Start of Block

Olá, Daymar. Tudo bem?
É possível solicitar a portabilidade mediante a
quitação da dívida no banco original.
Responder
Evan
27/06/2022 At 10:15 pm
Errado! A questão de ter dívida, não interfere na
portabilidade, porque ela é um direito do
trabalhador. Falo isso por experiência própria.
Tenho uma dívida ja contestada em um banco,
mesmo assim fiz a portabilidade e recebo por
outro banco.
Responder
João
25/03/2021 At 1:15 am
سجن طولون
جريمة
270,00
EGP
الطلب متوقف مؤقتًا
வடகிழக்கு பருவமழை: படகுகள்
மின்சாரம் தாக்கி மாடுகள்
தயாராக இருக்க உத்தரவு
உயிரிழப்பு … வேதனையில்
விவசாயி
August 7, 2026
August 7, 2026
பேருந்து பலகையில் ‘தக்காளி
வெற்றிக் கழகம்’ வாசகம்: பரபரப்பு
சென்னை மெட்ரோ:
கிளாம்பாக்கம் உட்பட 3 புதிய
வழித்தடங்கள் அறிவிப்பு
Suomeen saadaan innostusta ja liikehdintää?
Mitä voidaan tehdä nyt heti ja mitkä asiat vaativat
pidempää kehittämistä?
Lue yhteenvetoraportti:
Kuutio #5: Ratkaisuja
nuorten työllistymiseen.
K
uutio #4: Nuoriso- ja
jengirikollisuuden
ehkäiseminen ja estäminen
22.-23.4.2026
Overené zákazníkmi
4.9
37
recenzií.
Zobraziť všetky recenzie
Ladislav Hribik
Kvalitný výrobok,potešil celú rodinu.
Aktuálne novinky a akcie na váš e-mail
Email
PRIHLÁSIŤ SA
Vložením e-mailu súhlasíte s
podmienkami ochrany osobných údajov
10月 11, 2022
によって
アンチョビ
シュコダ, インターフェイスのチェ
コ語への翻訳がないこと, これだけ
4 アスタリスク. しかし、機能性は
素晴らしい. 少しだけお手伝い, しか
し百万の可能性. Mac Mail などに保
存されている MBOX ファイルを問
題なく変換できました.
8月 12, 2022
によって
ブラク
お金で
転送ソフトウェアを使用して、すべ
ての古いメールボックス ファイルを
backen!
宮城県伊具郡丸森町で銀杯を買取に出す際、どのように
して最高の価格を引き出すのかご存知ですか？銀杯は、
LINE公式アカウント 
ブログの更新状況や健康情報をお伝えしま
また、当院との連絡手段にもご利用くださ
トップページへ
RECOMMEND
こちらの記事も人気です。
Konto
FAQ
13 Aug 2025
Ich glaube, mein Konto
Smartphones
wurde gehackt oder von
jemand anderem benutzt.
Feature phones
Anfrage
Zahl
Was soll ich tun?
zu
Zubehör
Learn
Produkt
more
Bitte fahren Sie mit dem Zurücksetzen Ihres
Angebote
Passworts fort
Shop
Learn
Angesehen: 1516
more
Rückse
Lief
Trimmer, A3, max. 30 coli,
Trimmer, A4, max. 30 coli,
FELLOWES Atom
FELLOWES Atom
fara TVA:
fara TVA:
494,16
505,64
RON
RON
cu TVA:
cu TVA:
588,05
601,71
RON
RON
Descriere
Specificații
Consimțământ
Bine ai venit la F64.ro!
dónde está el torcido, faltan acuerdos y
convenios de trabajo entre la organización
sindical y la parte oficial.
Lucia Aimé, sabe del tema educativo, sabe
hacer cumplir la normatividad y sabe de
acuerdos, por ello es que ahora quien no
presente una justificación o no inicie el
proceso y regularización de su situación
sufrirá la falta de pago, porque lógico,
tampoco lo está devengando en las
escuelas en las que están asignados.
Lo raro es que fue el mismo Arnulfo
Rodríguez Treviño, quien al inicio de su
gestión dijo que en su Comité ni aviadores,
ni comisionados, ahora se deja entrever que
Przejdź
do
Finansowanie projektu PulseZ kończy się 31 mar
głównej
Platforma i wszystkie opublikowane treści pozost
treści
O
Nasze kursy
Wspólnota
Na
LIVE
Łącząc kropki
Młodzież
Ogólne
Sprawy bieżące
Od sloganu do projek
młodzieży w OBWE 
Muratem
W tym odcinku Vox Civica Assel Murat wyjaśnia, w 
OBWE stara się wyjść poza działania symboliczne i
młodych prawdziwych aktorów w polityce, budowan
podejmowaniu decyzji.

End of Block

What you will do.
The complete listing is to be repeated word for word.

Task solution.
Olá, Daymar. Tudo bem?
É possível solicitar a portabilidade mediante a
quitação da dívida no banco original.
Responder
Evan
27/06/2022 At 10:15 pm
Errado! A questão de ter dívida, não interfere na
portabilidade, porque ela é um direito do
trabalhador. Falo isso por experiência própria.
Tenho uma dívida ja contestada em um banco,
mesmo assim fiz a portabilidade e recebo por
outro banco.
Responder
João
25/03/2021 At 1:15 am
سجن طولون
جريمة
270,00
EGP
الطلب متوقف مؤقتًا
வடகிழக்கு பருவமழை: படகுகள்
மின்சாரம் தாக்கி மாடுகள்
தயாராக இருக்க உத்தரவு
உயிரிழப்பு … வேதனையில்
விவசாயி
August 7, 2026
August 7, 2026
பேருந்து பலகையில் ‘தக்காளி
வெற்றிக் கழகம்’ வாசகம்: பரபரப்பு
சென்னை மெட்ரோ:
கிளாம்பாக்கம் உட்பட 3 புதிய
வழித்தடங்கள் அறிவிப்பு
Suomeen saadaan innostusta ja liikehdintää?
Mitä voidaan tehdä nyt heti ja mitkä asiat vaativat
pidempää kehittämistä?
Lue yhteenvetoraportti:
Kuutio #5: Ratkaisuja
nuorten työllistymiseen.
K
uutio #4: Nuoriso- ja
jengirikollisuuden
ehkäiseminen ja estäminen
22.-23.4.2026
Overené zákazníkmi
4.9
37
recenzií.
Zobraziť všetky recenzie
Ladislav Hribik
Kvalitný výrobok,potešil celú rodinu.
Aktuálne novinky a akcie na váš e-mail
Email
PRIHLÁSIŤ SA
Vložením e-mailu súhlasíte s
podmienkami ochrany osobných údajov
10月 11, 2022
によって
アンチョビ
シュコダ, インターフェイスのチェ
コ語への翻訳がないこと, これだけ
4 アスタリスク. しかし、機能性は
素晴らしい. 少しだけお手伝い, しか
し百万の可能性. Mac Mail などに保
存されている MBOX ファイルを問
題なく変換できました.
8月 12, 2022
によって
ブラク
お金で
転送ソフトウェアを使用して、すべ
ての古いメールボックス ファイルを
backen!
宮城県伊具郡丸森町で銀杯を買取に出す際、どのように
して最高の価格を引き出すのかご存知ですか？銀杯は、
LINE公式アカウント 
ブログの更新状況や健康情報をお伝えしま
また、当院との連絡手段にもご利用くださ
トップページへ
RECOMMEND
こちらの記事も人気です。
Konto
FAQ
13 Aug 2025
Ich glaube, mein Konto
Smartphones
wurde gehackt oder von
jemand anderem benutzt.
Feature phones
Anfrage
Zahl
Was soll ich tun?
zu
Zubehör
Learn
Produkt
more
Bitte fahren Sie mit dem Zurücksetzen Ihres
Angebote
Passworts fort
Shop
Learn
Angesehen: 1516
more
Rückse
Lief
Trimmer, A3, max. 30 coli,
Trimmer, A4, max. 30 coli,
FELLOWES Atom
FELLOWES Atom
fara TVA:
fara TVA:
494,16
505,64
RON
RON
cu TVA:
cu TVA:
588,05
601,71
RON
RON
Descriere
Specificații
Consimțământ
Bine ai venit la F64.ro!
dónde está el torcido, faltan acuerdos y
convenios de trabajo entre la organización
sindical y la parte oficial.
Lucia Aimé, sabe del tema educativo, sabe
hacer cumplir la normatividad y sabe de
acuerdos, por ello es que ahora quien no
presente una justificación o no inicie el
proceso y regularización de su situación
sufrirá la falta de pago, porque lógico,
tampoco lo está devengando en las
escuelas en las que están asignados.
Lo raro es que fue el mismo Arnulfo
Rodríguez Treviño, quien al inicio de su
gestión dijo que en su Comité ni aviadores,
ni comisionados, ahora se deja entrever que
Przejdź
do
Finansowanie projektu PulseZ kończy się 31 mar
głównej
Platforma i wszystkie opublikowane treści pozost
treści
O
Nasze kursy
Wspólnota
Na
LIVE
Łącząc kropki
Młodzież
Ogólne
Sprawy bieżące
Od sloganu do projek
młodzieży w OBWE 
Muratem
W tym odcinku Vox Civica Assel Murat wyjaśnia, w 
OBWE stara się wyjść poza działania symboliczne i
młodych prawdziwych aktorów w polityce, budowan
podejmowaniu decyzji.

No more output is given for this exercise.